Brasília - A votação da proposta de emenda constitucional que prorroga a cobrança da Contribuição Provisória sobre a Movimentação Financeira (CPMF) pode ser prejudicada pela crise que envolve o ministro das Relações Institucionais, Walfrido dos Mares Guia, acusado pelo Ministério Público em Minas Gerais de integrar o esquema do mensalão mineiro. Foi o que admitiu ontem o ministro do Planejamento, Paulo Bernardo. ''Qualquer tipo de turbulência política e crise atrapalha'', comentou. ''Acho que temos de abstrair essas coisas e fazer um diálogo sobre a importância ou não de se prorrogar a CPMF.''
Na sua avaliação, será possível convencer deputados e senadores sobre a necessidade de se manter o tributo. A prorrogação da CPMF já foi aprovada em um turno na Câmara. Falta o segundo turno, além de mais duas votações no Senado. Sem ser prorrogado, o tributo deixa de ser cobrado no dia 1 de janeiro próximo, abrindo um ''rombo'' de R$ 36 bilhões na estimativa de arrecadação do governo.

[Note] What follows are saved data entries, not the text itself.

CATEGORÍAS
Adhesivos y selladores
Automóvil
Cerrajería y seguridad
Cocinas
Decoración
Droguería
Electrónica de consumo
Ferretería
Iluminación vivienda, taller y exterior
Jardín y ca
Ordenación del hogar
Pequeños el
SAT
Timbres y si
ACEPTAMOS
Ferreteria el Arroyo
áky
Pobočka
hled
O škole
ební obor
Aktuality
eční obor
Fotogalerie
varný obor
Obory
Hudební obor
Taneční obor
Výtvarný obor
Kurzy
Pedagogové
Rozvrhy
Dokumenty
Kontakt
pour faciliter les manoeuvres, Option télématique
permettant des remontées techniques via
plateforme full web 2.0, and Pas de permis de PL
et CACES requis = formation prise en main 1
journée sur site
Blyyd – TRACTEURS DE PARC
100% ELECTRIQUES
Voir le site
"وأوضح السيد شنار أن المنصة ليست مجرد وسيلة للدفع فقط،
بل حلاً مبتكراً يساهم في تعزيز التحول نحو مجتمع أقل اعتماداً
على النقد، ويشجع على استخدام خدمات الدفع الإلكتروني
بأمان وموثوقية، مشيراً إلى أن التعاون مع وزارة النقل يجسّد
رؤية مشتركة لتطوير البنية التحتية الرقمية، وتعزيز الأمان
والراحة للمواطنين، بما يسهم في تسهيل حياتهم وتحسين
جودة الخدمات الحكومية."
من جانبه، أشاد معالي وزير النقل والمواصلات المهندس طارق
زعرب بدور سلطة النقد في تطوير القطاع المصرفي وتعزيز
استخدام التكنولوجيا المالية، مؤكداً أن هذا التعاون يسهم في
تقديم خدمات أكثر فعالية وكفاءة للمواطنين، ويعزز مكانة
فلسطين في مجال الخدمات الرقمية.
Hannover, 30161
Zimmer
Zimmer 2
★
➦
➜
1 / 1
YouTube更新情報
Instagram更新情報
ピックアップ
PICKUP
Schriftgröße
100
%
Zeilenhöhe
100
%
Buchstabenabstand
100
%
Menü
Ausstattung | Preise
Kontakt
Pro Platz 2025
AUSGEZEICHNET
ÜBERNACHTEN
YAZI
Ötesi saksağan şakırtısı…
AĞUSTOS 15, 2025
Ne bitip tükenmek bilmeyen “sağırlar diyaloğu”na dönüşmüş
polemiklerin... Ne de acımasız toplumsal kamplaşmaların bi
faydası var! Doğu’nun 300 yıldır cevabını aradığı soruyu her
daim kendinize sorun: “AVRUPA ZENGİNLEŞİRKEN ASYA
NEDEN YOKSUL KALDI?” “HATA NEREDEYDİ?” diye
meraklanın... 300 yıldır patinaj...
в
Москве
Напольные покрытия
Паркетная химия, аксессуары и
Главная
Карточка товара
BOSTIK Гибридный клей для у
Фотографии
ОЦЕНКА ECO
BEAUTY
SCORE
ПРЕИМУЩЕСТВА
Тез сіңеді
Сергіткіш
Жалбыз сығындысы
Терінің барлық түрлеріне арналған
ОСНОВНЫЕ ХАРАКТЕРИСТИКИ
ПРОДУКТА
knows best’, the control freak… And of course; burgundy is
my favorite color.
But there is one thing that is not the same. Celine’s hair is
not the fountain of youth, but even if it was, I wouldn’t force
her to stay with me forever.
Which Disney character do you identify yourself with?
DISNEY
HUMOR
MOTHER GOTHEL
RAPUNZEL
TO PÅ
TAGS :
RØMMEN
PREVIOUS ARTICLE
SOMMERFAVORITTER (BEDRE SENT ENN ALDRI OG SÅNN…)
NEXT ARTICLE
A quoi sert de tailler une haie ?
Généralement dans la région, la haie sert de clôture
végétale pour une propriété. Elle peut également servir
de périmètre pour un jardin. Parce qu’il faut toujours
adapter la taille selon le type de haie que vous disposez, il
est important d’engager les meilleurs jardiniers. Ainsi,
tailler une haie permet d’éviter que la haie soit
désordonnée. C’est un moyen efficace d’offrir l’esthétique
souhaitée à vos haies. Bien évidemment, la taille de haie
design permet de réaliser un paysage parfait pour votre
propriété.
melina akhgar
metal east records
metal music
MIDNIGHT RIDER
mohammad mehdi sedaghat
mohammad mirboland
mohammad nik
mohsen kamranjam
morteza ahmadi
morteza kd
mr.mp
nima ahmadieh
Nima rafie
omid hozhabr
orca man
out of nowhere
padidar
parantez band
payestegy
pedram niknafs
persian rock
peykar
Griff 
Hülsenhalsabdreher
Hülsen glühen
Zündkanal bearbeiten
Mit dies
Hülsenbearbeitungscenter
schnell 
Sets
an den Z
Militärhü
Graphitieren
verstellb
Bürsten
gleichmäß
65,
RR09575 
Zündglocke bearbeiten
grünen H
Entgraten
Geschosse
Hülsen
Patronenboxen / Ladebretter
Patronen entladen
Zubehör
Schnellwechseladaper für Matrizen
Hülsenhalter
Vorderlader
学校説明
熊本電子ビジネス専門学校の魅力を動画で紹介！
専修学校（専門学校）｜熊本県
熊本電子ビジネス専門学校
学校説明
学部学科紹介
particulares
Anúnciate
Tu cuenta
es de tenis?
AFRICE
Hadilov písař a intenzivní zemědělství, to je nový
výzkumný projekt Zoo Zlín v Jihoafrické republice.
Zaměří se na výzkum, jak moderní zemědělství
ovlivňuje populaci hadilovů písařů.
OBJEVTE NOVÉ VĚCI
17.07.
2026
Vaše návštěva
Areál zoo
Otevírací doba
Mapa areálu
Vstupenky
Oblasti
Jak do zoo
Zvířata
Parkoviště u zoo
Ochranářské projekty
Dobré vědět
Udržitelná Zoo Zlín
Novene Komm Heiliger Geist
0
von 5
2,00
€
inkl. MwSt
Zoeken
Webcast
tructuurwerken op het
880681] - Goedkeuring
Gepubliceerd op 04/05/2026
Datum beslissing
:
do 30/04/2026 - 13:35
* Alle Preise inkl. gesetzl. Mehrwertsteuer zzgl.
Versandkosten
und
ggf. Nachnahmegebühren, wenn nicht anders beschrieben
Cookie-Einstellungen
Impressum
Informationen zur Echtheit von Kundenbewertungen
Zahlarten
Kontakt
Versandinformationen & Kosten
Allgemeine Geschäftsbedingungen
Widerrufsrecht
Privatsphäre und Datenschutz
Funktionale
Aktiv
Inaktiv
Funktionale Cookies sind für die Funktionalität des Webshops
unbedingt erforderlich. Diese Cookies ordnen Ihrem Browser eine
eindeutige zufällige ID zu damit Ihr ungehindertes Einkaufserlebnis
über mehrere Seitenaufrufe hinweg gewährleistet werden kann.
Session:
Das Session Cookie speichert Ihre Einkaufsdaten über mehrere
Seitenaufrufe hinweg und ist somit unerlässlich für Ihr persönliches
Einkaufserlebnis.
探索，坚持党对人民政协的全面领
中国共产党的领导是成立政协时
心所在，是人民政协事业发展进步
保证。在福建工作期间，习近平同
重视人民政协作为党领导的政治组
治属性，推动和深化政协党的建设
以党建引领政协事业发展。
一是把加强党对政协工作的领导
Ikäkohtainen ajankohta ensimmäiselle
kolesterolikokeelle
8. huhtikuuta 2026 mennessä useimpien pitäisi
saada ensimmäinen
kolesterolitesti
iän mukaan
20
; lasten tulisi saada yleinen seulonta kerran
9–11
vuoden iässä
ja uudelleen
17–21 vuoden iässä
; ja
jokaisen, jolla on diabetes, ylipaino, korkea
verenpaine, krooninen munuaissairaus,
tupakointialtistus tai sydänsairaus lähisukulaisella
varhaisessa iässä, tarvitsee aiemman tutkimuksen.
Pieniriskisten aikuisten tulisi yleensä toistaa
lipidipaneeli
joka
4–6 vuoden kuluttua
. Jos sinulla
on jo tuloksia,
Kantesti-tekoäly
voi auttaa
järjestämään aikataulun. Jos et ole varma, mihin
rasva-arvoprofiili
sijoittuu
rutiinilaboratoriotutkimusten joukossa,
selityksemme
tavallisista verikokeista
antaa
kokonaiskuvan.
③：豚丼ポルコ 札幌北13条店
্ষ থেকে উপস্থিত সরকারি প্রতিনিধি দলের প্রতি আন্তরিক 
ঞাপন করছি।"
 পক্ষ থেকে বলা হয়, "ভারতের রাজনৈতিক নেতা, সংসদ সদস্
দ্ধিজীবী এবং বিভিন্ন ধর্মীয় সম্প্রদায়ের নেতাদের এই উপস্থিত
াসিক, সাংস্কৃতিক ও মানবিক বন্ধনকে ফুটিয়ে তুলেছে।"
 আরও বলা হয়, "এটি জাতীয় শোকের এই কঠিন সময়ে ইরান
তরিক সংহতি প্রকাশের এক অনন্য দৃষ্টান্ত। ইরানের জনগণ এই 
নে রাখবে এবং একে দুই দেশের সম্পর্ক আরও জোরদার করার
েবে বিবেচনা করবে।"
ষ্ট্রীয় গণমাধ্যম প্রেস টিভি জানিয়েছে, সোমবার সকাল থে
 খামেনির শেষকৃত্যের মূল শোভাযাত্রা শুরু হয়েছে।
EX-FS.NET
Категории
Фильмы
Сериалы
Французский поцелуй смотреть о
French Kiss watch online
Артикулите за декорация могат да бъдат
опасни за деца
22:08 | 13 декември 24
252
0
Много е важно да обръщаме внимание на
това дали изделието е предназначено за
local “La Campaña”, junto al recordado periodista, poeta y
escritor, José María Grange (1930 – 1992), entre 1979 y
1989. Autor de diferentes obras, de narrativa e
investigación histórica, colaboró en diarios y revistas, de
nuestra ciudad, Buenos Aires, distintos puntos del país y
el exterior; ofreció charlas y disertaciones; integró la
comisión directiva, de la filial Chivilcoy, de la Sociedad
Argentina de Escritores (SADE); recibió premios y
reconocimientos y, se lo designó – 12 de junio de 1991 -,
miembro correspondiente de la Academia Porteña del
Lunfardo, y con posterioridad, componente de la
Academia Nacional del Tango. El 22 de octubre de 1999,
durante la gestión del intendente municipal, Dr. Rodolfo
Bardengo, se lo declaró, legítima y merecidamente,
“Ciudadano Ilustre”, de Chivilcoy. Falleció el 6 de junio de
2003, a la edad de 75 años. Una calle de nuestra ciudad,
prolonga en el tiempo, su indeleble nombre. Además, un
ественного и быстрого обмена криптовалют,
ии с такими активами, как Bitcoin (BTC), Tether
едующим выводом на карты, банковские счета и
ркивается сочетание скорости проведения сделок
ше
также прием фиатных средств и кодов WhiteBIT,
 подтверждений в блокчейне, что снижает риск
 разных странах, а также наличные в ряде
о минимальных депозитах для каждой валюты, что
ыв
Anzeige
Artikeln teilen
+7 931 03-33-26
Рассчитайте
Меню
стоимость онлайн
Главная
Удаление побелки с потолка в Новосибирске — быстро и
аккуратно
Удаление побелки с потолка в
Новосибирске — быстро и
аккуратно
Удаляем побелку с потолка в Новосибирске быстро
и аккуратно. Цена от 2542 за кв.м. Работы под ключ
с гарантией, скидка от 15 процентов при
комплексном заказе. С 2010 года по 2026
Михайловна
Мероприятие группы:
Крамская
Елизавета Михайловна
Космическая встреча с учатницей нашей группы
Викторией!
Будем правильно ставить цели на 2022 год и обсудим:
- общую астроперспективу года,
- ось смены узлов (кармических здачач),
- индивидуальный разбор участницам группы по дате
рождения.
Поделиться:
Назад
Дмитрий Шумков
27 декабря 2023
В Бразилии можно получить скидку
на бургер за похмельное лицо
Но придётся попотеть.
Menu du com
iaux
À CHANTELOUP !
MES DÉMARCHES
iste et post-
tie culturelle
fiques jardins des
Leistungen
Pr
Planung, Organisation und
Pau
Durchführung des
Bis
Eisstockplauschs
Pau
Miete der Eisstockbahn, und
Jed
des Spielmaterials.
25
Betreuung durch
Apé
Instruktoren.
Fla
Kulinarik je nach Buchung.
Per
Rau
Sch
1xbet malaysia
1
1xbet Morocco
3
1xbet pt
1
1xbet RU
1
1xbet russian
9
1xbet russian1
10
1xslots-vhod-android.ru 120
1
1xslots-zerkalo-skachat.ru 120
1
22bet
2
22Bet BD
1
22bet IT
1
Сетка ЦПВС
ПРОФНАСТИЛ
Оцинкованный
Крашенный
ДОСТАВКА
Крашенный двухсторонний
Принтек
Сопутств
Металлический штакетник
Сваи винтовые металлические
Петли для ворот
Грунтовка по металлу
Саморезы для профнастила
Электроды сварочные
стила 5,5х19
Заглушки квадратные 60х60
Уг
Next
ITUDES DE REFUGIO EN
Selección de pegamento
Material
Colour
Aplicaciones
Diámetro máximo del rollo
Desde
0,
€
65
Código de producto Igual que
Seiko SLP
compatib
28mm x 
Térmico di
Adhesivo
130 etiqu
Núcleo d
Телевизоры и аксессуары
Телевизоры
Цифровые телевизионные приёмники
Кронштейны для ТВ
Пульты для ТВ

Questionado sobre o clima de insatisfação na base aliada, que se julga prejudicada no preenchimento de cargos no governo, o ministro desconversou. ''Não estou sabendo de nada disso, pensei que fosse fofoca das colunas políticas.''
Bernardo atacou a oposição, que acusa o governo de promover uma farra de liberação de verbas para emendas de parlamentares, com o objetivo de ganhar votos para a prorrogação da CPMF. ''A oposição olha para o processo, saudosa de quando era governo e certamente devia fazer essas coisas'', ironizou. ''Acham que todo mundo faz assim.''
Nos final da semana passada, foram liberadas verbas para emendas de parlamentares. O deputado Olavo Calheiros (PMDB-AL), por exemplo, recebeu R$ 2 milhões para projetos em sua base eleitoral. O líder do governo no Senado, Romero Jucá (PMDB-RR) recebeu R$ 1,8 milhão para suas emendas. A bancada mineira obteve um total de R$ 17,7 milhões para rodovias e Defesa.
Bernardo negou que a liberação tenha ocorrido por causa da votação. Ele disse que desde maio havia disponibilizado recursos para emendas de parlamentares, mas o dinheiro não foi usado porque não foram apresentados projetos para receber os recursos.
A possibilidade de reduzir a alíquota da CPMF, atualmente em 0,38%, foi admitida pelo ministro. ''Mas tem de ser gradativa'', observou.